Political Considerations

The decision to go to court is a relatively simple one. All it would take for the City of Glendale to sue IceArizona for breach of contract is a majority vote of the City Council. Councilmember Hugh may get his way, especially with Glendale's finances front and center as election season rolls around.

But election season could work against the lawsuit effort too. Arizona's Public Records Laws are strongly worded in favor of access to information, which means that the audits of IceArizona's finances - both by the ownership group and by the City - could very easily become public knowledge if a news organization or private entity was willing to do the legal legwork to get them.

If it turns out that Glendale is dramatically overstating IceArizona's loss reports, or that there is a reasonable explanation for IceArizona's accounting methods, then Glendale simultaneously damages their case in court while giving taxpayers reason to wonder why the City is spending more of their money on costly litigation.

Final Thoughts

It's not out of the realm of possibility that Glendale does decide to sue IceArizona.

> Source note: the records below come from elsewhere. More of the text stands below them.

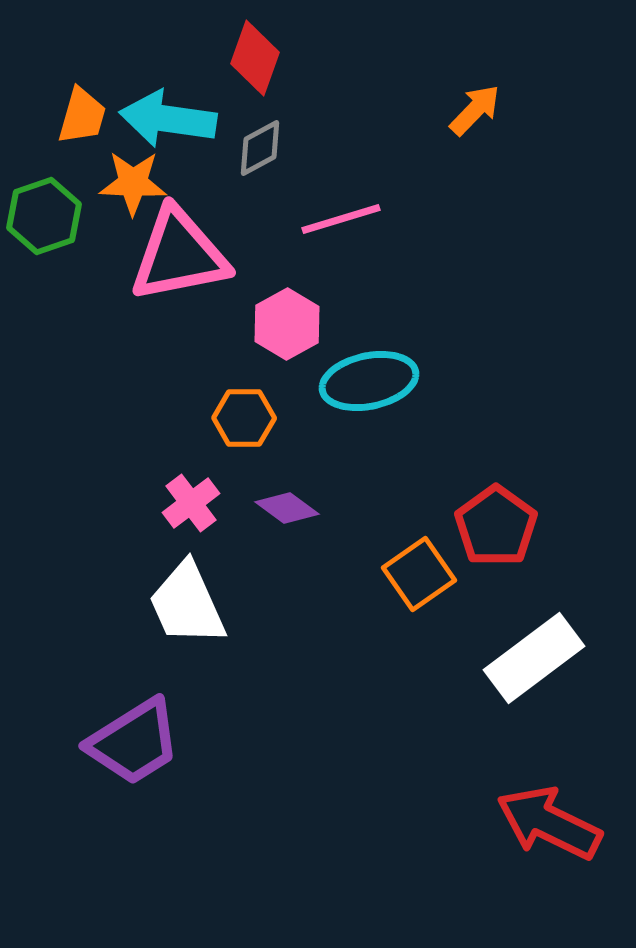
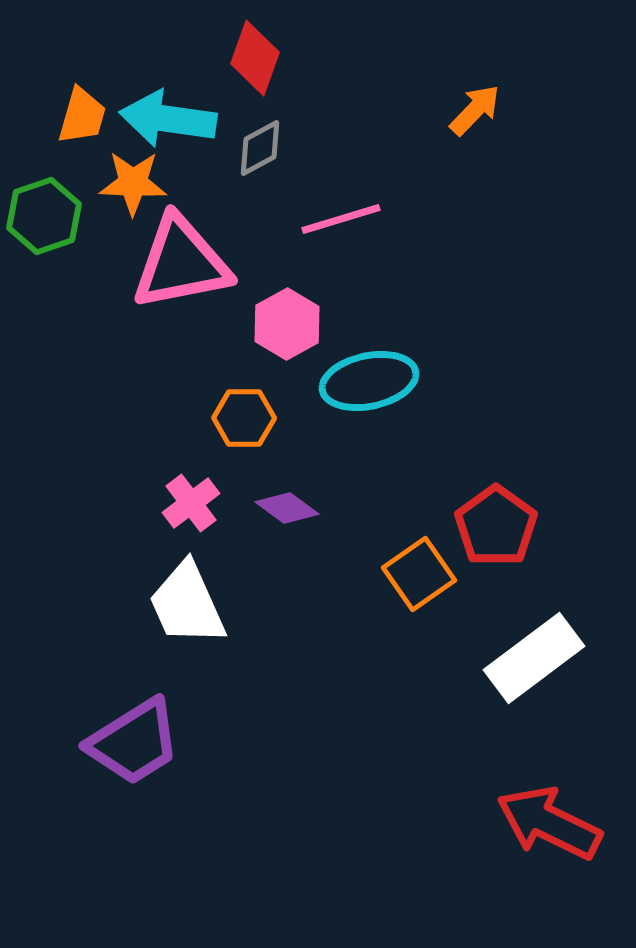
pink triangle: moved 2 px right, 8 px down
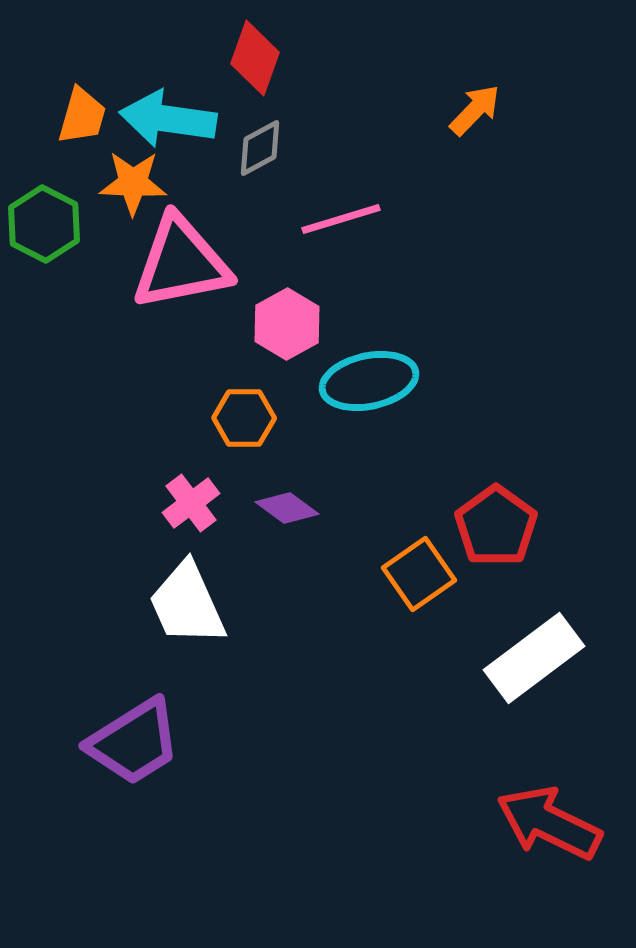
green hexagon: moved 8 px down; rotated 14 degrees counterclockwise
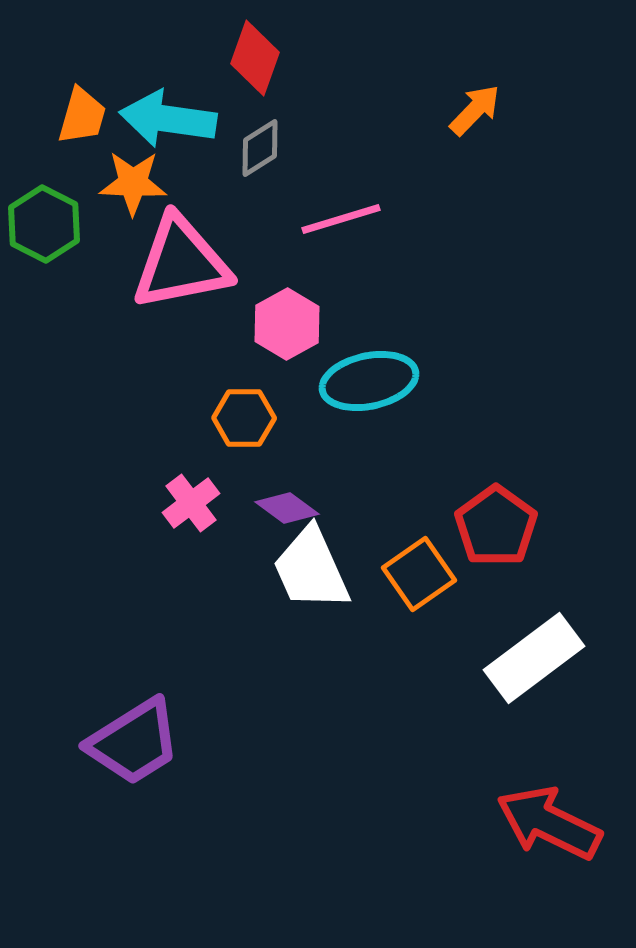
gray diamond: rotated 4 degrees counterclockwise
white trapezoid: moved 124 px right, 35 px up
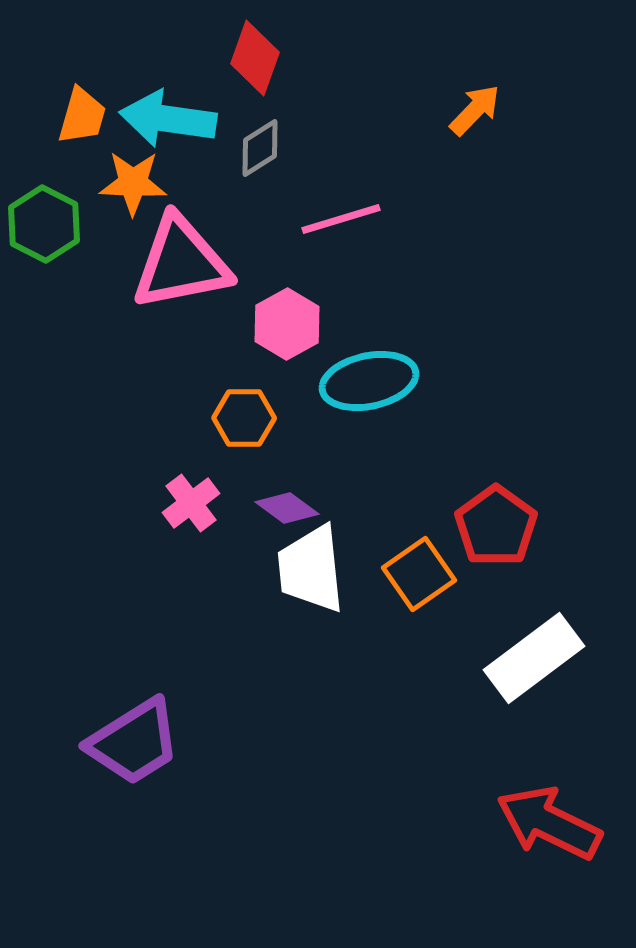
white trapezoid: rotated 18 degrees clockwise
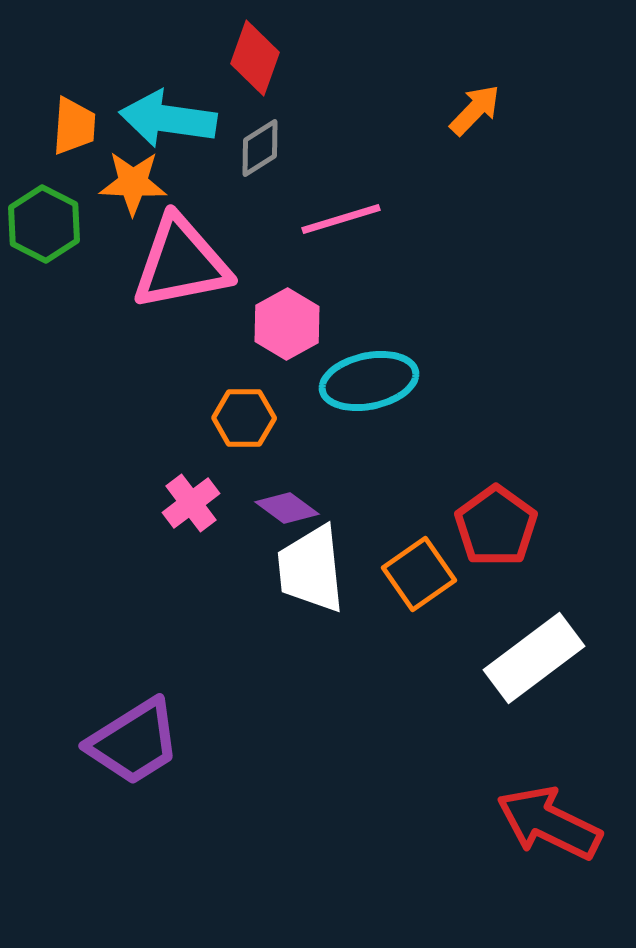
orange trapezoid: moved 8 px left, 10 px down; rotated 12 degrees counterclockwise
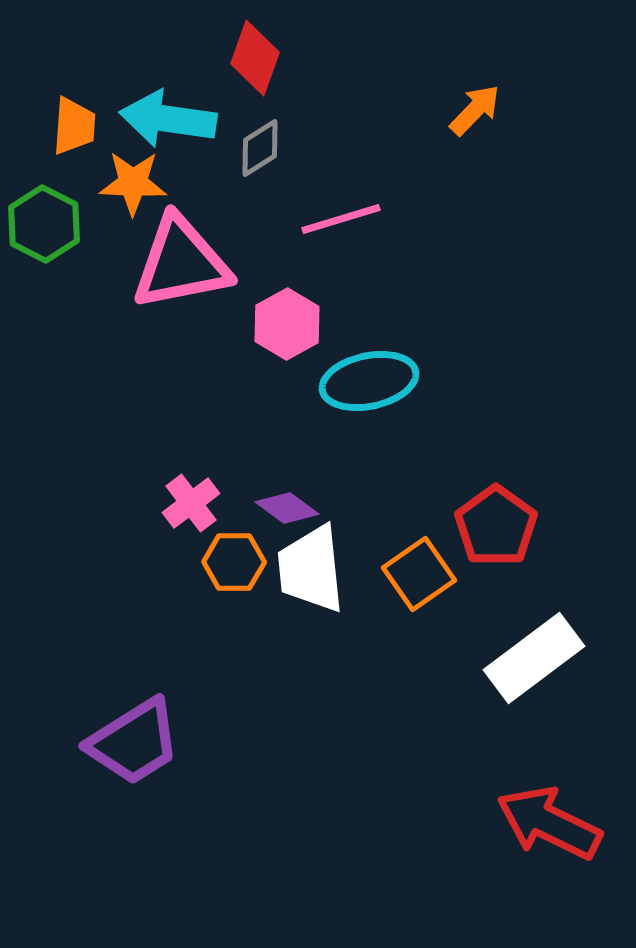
orange hexagon: moved 10 px left, 144 px down
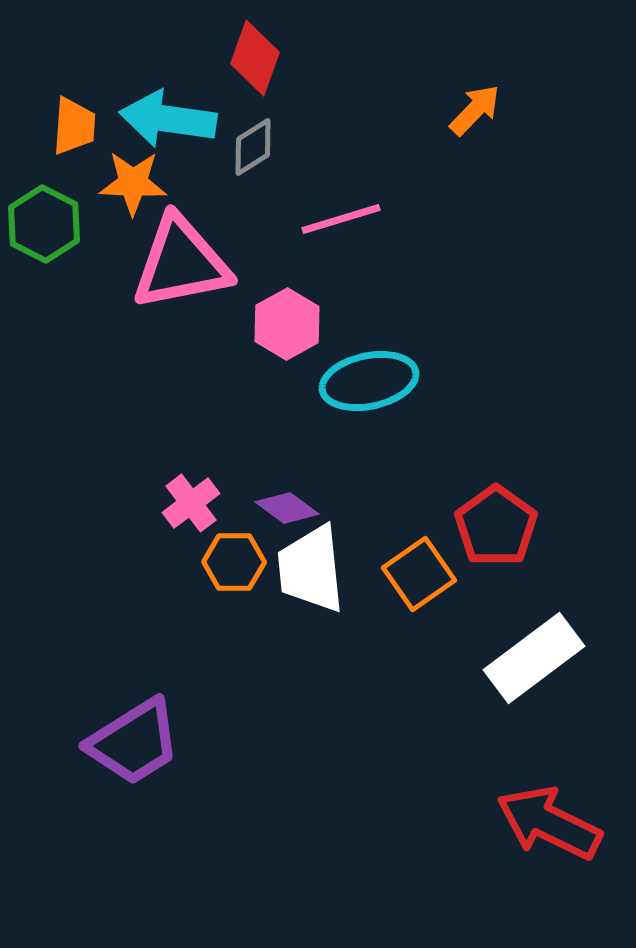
gray diamond: moved 7 px left, 1 px up
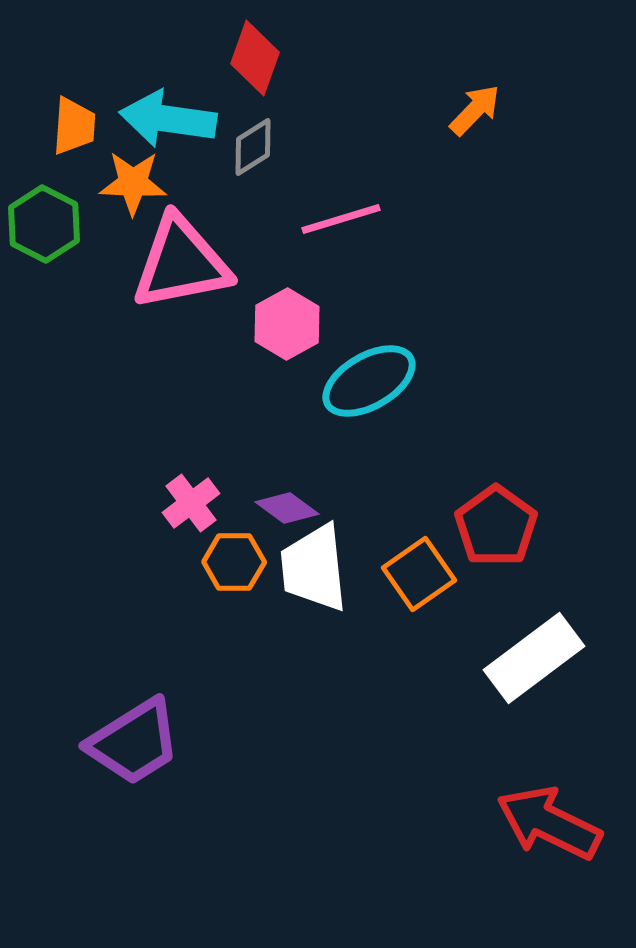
cyan ellipse: rotated 18 degrees counterclockwise
white trapezoid: moved 3 px right, 1 px up
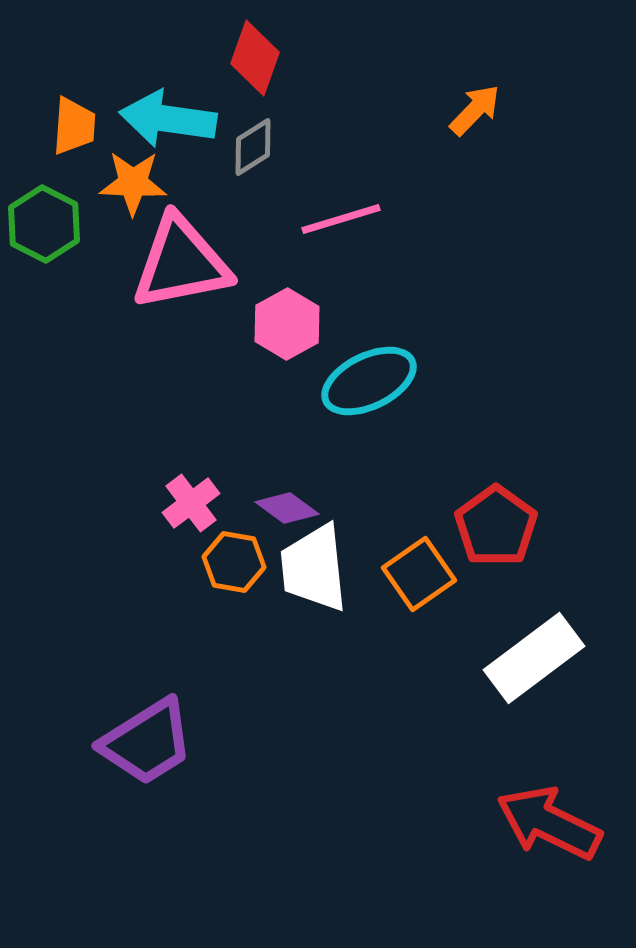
cyan ellipse: rotated 4 degrees clockwise
orange hexagon: rotated 10 degrees clockwise
purple trapezoid: moved 13 px right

More than one City Council member has expressed displeasure with Coyotes Chairman Andrew Barroway. It's clear that the relationship between Glendale and the Coyotes is sour.

But once a breach of contract suit arrives in Maricopa County Superior Court, the City will likely face an uphill battle to prove their case. Nullifying an agreement worth hundreds of millions of dollars over a single clause that does not affect IceArizona's ability to perform their primary obligations is a lot for a court to swallow.